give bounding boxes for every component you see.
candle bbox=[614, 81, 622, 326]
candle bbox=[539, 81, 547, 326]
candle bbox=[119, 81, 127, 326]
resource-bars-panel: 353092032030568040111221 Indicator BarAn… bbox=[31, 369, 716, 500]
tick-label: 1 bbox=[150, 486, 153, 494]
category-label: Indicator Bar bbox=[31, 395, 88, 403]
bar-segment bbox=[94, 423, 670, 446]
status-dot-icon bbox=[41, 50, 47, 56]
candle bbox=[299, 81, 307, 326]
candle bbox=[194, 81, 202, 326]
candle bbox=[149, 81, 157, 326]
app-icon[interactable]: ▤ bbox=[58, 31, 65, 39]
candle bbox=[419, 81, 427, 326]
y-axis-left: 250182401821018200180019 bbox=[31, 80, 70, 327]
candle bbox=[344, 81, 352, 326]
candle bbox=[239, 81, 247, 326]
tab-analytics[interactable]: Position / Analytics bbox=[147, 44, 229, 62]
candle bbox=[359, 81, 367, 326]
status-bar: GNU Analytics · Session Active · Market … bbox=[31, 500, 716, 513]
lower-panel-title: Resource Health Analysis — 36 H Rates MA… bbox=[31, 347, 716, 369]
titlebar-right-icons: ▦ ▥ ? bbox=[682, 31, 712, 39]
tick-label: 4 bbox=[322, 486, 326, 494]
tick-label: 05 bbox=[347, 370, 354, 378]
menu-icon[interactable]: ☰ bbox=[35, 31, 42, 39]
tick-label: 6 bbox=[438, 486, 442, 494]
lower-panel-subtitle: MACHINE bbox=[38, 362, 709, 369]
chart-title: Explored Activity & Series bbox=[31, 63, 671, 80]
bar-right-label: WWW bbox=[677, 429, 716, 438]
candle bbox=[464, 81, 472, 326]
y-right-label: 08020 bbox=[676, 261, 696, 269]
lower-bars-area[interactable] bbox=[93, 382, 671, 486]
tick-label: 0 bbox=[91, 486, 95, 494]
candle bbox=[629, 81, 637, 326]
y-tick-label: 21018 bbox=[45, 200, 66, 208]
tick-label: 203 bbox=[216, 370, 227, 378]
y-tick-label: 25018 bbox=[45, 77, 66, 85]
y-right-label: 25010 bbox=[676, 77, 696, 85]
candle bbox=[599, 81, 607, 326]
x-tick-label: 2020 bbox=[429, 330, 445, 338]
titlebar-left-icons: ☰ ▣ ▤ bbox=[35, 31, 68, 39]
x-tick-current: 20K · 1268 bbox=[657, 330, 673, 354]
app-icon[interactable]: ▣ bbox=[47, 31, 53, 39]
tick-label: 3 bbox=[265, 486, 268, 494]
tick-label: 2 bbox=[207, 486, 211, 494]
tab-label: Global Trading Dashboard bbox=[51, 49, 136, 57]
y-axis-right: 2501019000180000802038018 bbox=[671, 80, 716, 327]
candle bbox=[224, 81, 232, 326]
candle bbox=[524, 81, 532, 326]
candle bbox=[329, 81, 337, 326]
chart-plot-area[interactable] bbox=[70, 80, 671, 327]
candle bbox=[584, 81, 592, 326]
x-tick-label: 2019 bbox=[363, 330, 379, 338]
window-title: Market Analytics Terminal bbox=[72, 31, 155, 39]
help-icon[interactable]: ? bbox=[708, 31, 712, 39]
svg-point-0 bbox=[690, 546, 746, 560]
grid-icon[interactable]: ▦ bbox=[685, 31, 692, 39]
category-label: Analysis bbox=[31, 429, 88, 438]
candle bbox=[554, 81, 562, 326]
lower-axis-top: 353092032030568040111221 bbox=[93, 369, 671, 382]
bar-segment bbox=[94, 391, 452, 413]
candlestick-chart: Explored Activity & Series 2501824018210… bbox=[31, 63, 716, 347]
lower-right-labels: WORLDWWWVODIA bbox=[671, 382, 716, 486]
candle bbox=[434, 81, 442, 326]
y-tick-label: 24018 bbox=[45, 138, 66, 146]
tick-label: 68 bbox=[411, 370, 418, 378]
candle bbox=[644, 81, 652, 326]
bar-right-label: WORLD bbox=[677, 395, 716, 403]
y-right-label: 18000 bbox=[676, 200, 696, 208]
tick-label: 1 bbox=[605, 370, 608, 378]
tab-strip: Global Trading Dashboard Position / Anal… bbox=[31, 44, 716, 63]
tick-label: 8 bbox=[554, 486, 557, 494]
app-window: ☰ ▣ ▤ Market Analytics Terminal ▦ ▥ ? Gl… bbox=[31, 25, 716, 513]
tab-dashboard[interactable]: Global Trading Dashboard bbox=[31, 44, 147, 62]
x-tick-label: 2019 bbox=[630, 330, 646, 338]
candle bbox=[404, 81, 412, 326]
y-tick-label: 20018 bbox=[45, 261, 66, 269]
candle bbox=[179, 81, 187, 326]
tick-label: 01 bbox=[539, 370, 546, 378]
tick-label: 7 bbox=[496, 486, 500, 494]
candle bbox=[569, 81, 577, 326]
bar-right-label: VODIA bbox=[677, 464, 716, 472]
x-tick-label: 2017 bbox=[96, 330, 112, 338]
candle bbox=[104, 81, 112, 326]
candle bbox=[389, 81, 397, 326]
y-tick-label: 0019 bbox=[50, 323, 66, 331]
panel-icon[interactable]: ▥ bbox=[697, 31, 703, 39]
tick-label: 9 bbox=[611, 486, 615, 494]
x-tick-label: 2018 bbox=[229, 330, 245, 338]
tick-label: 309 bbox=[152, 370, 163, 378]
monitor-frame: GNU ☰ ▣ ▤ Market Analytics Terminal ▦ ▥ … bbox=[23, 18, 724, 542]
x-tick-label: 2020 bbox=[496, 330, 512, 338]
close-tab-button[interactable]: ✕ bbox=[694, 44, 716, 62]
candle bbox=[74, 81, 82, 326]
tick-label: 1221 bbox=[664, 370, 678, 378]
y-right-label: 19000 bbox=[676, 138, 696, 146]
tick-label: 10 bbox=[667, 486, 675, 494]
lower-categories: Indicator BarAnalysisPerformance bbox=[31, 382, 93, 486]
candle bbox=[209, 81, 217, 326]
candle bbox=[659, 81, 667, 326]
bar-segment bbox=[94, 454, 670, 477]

________________________________________

> **Work item**
The job here is to find each line above with the word "Position" and copy it.

> **Exercise result**
tab-analytics[interactable]: Position / Analytics bbox=[147, 44, 229, 62]
tab-strip: Global Trading Dashboard Position / Anal… bbox=[31, 44, 716, 63]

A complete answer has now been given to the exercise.